Work request »
Every line below from the one with "Додати LB.ua як бажане" through the one with "desideri bloccare" should be retyped exactly, both ends included; no other lines and no pictures.
● ● ● ●
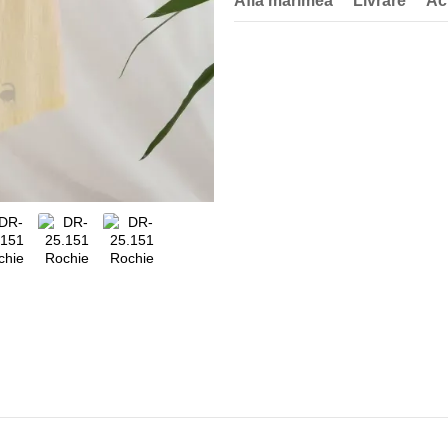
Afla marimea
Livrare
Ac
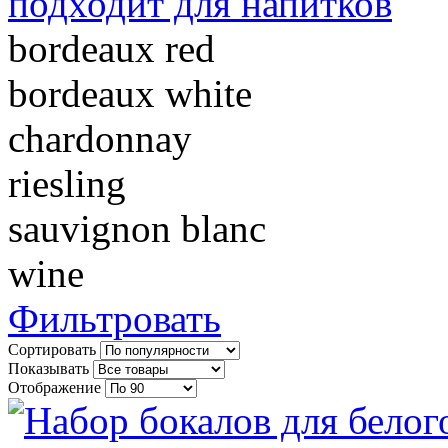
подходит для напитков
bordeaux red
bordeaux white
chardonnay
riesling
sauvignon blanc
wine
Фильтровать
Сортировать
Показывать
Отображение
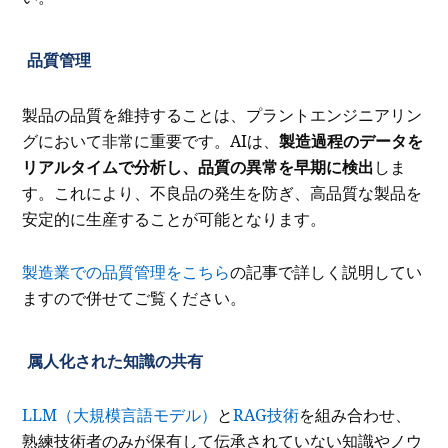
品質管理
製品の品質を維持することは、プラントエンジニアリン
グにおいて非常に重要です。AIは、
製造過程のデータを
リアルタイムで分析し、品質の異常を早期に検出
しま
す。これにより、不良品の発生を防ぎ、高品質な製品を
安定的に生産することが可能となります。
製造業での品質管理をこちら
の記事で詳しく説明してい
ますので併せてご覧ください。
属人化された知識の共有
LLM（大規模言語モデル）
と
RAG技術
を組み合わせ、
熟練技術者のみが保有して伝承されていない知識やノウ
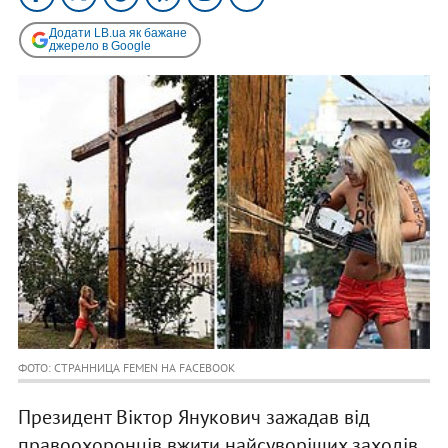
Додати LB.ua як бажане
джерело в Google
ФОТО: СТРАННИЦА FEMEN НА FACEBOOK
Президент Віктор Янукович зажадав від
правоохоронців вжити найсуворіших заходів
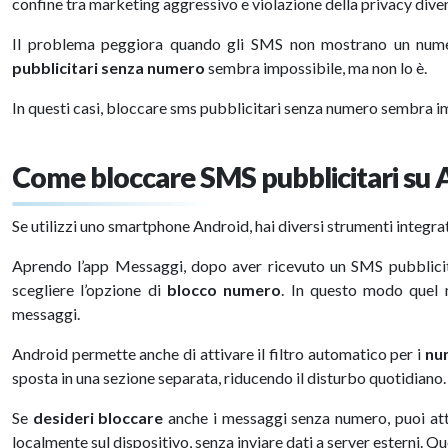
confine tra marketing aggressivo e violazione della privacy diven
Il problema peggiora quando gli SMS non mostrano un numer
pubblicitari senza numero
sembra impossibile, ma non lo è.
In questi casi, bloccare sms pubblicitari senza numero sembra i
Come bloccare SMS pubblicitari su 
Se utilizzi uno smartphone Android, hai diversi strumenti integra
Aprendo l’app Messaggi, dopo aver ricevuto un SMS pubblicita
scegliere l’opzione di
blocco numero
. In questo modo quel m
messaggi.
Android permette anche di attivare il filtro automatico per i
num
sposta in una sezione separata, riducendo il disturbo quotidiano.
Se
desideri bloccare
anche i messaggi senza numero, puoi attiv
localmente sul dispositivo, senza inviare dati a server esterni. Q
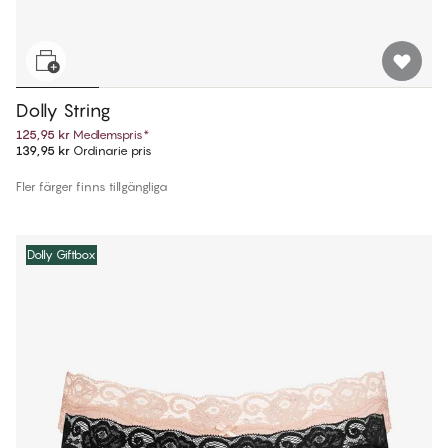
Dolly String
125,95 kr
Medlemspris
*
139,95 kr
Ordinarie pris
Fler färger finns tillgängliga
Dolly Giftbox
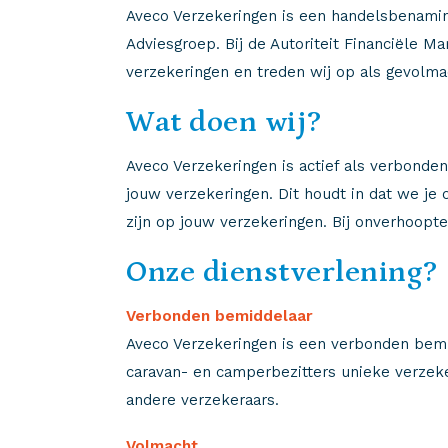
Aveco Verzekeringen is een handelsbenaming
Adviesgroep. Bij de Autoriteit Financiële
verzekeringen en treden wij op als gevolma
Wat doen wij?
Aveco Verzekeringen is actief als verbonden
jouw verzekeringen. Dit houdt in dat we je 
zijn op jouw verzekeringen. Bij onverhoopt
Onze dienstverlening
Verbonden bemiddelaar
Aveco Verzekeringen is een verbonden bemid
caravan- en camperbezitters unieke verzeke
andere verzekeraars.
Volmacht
● ● ● ●
Solution to the problem »
Додати LB.ua як бажане
джерело в Google
ФОТО: СТРАННИЦА FEMEN НА FACEBOOK
Президент Віктор Янукович зажадав від
правоохоронців вжити найсуворіших заходів
confine tra marketing aggressivo e violazione della privacy diven
Il problema peggiora quando gli SMS non mostrano un numer
pubblicitari senza numero
sembra impossibile, ma non lo è.
In questi casi, bloccare sms pubblicitari senza numero sembra i
Come bloccare SMS pubblicitari su 
Se utilizzi uno smartphone Android, hai diversi strumenti integra
Aprendo l’app Messaggi, dopo aver ricevuto un SMS pubblicita
scegliere l’opzione di
blocco numero
. In questo modo quel m
messaggi.
Android permette anche di attivare il filtro automatico per i
num
sposta in una sezione separata, riducendo il disturbo quotidiano.
Se
desideri bloccare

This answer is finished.